De todos modos, estoy vivo de nuevo, y ese octubre sirvió para algo, con todas sus tensiones, necesidades, humillaciones y luchas. No bebo. No soy un gran hombre, pero a veces pienso que la cualidad impersonal y objetiva de mi talento, y los sacrificios de éste, en pedazos, para preservar su valor esencial tiene una especie de grandeza épica. De todos modos, después de las horas, me alimento con delirios de ese tipo.

Cuatro meses después, el cuerpo de F. Scott Fitzgerald fue colocado en la sala William Wordsworth de la funeraria Pierce Brothers de Los Ángeles. Los enterradores tiñeron expertamente las canas de Scott hasta devolverle su color dorado y disimularon las arrugas que estropeaban un perfil antaño admirado por millones de personas. Las manos de Scott, sin embargo, contaban una historia más precisa de exceso de alcohol y vida poco saludable; estaban tan marchitas y frágiles como las de un anciano.

Uno de los pocos dolientes que presentaron sus respetos fue la ingeniosa, poeta, guionista y alcohólica Dorothy Parker, de la Mesa Redonda de Algonquin. Alabó a Scott alternativamente como el mejor novelista de su generación y lo criticó rotundamente como un «culo de caballo». En voz baja, la afligida y achispada poeta susurró: «El pobre hijo de puta». Quienes se enteraron posteriormente del comentario supusieron que Parker estaba haciendo uno de sus famosos comentarios inoportunos y punzantes. En realidad, estaba citando una frase que aparece cerca del final de El Gran Gatsby. Fue pronunciada por primera vez por el personaje «Ojos de Búho», mientras se encontraba junto al ataúd de Jay Gatsby.
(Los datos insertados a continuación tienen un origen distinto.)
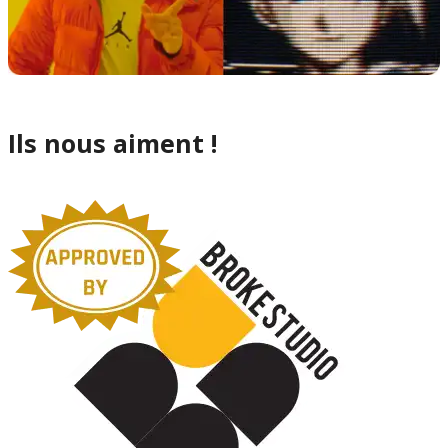
Ils nous aiment !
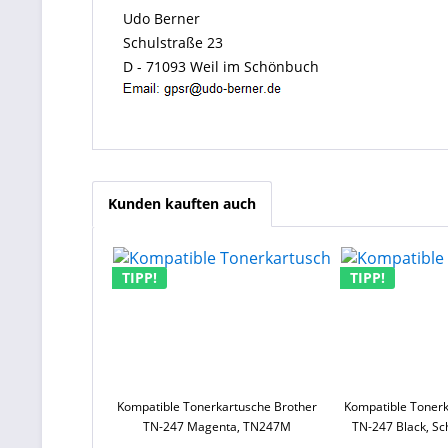
Udo Berner
Schulstraße 23
D - 71093 Weil im Schönbuch
Kunden kauften auch
TIPP!
TIPP!
Kompatible Tonerkartusche Brother
Kompatible Tonerk
TN-247 Magenta, TN247M
TN-247 Black, S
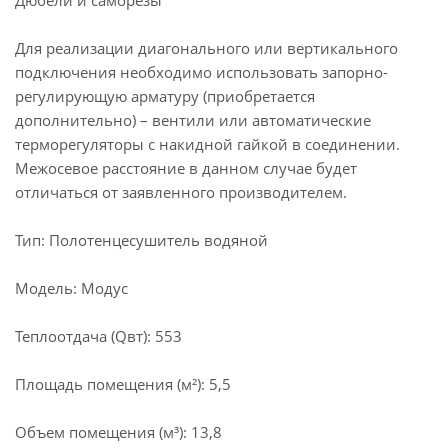
Дюбели и саморезы
Для реализации диагонального или вертикального
подключения необходимо использовать запорно-
регулирующую арматуру (приобретается
дополнительно) – вентили или автоматические
терморегуляторы с накидной гайкой в соединении.
Межосевое расстояние в данном случае будет
отличаться от заявленного производителем.
Тип: Полотенцесушитель водяной
Модель: Модус
Теплоотдача (Qвт): 553
Площадь помещения (м²): 5,5
Объем помещения (м³): 13,8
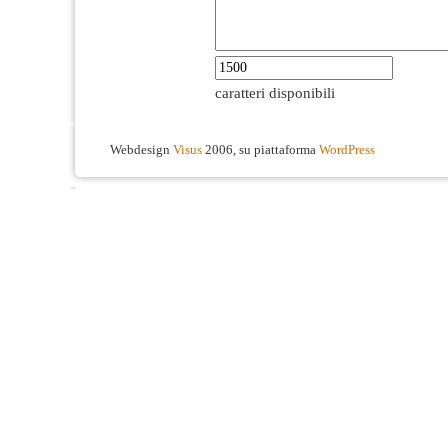
caratteri disponibili
Webdesign
Visus
2006, su piattaforma
WordPress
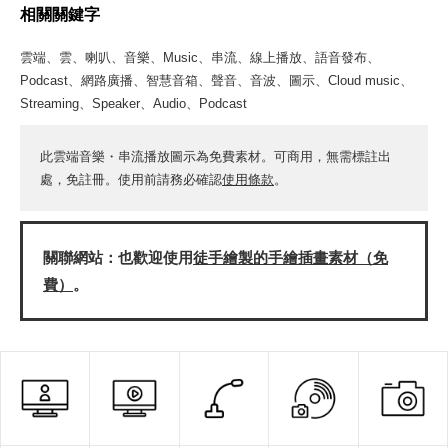
相關關鍵字
雲端、雲、喇叭、音樂、Music、串流、線上播放、語音發布、
Podcast、網路廣播、智慧音箱、聲音、音波、圖示、Cloud music、
Streaming、Speaker、Audio、Podcast
此雲端音樂・串流播放圖示為免費素材。可商用，無需標註出
處，免註冊。使用前請務必確認
使用條款
。
關聯網站：也歡迎使用
徒手繪製的手繪插畫素材（免
費）
。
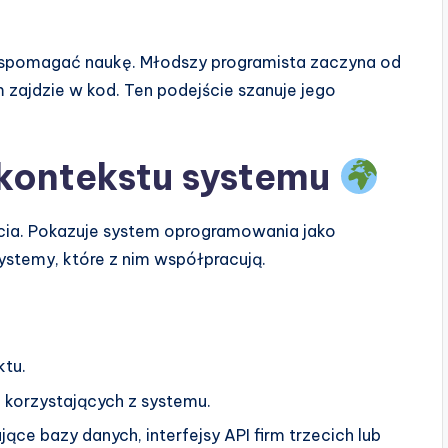
wspomagać naukę. Młodszy programista zaczyna od
zajdzie w kod. Ten podejście szanuje jego
 kontekstu systemu
cia. Pokazuje system oprogramowania jako
systemy, które z nim współpracują.
tu.
i korzystających z systemu.
ące bazy danych, interfejsy API firm trzecich lub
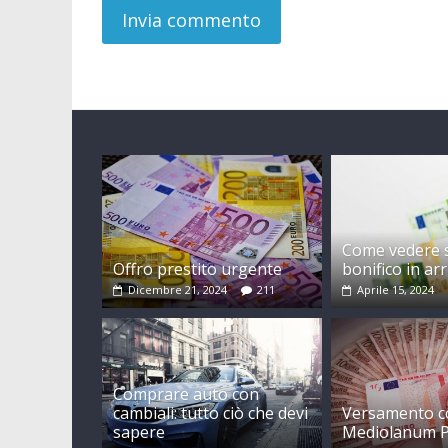
Come vedere s
Offro prestito urgente
bonifico in ar
Dicembre 21, 2024
211
Aprile 15, 2024
Comprare auto con
cambiali: tutto ciò che devi
Versamento c
sapere
Mediolanum 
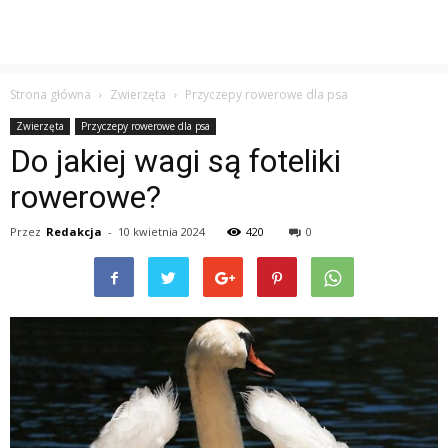
Strona główna
Zwierzęta
Przyczepy rowerowe dla psa
Zwierzęta
Przyczepy rowerowe dla psa
Do jakiej wagi są foteliki
rowerowe?
Przez
Redakcja
-
10 kwietnia 2024
420
0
Cada mañana, durante esos tristes últimos años de su vida, Scott se despertaba con la esperanza de poder mandar a paseo a sus demonios alcohólicos. Algunos días disfrutaba de un mínimo de éxito en esa tarea; sin embargo, había muchos más en los que echaba mano de un trago, y luego de otro, deslizándose cada vez más cerca de su tumba. Fitzgerald, después de todo, fue el hombre que observó célebremente: «La prueba de una inteligencia de primer orden es la capacidad de mantener dos ideas opuestas en la mente al mismo tiempo y seguir conservando la capacidad de funcionar.»

En retrospectiva, un mejor pasaje para que la señora Parker hubiera recitado mientras estaba de pie junto al cuerpo silencioso de Scott serían las últimas líneas luminosas de su obra maestra literaria de Long Island:

Gatsby creía en la luz verde, el futuro orgiástico que año tras año se aleja ante nosotros. Se nos escapó entonces, pero eso no importa: mañana correremos más rápido, extenderemos más los brazos. . . . Y una buena mañana… Así avanzamos, barcos contra la corriente, arrastrados sin cesar hacia el pasado.